Comcast offers a $24.99/month 1 Mbps/384 Kbps "Economy" plan -- though that rate requires also paying for cable-TV or phone service from the Philadelphia, Pa.-based company. (Note that you'll have to plug in a street address to see this listing, and that the Economy plan appears after more expensive options.)
RCN, the cable firm challenging Comcast in the District, Falls Church and parts of Montgomery County, charges $19.99 a month for a 1.5 Mbps/384 Kbps connection.
Cox charges $29.99 a month for 3 Mbps/768 Kbps service if you order service at its Web site.

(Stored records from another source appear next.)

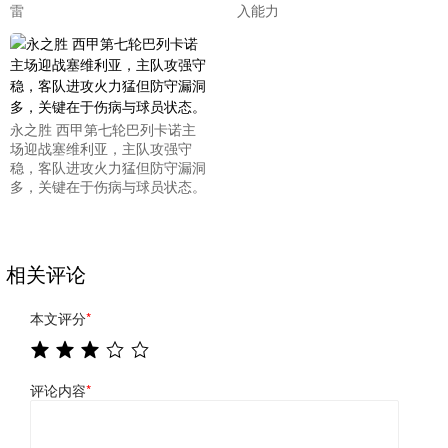
雷
入能力
永之胜 西甲第七轮巴列卡诺主
场迎战塞维利亚，主队攻强守
稳，客队进攻火力猛但防守漏洞
多，关键在于伤病与球员状态。
相关评论
本文评分
*
评论内容
*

Don't get me wrong here; I'm not going to defend the current state of competition for Internet service or suggest that these companies couldn't do better. In particular, a lot of dial-up users might happily upgrade to a cheap but slow broadband plan just to get always-on access -- say, $10 or $15 a month for 512 kbps down and 256 kbps up, which could still allow Internet radio and voice calling. We could also stand to see better broadband-shopping tools -- the find-service page at DSL Reports can help, but it doesn't exactly match the ease and utility of the brilliant Kayak travel-shopping site.
But if people think that broadband always costs $50-plus a month, they're wrong.
Are you, or are people you know, reading this page on a sub-broadband connection? If so, what's held you all back? Tell me in the comments.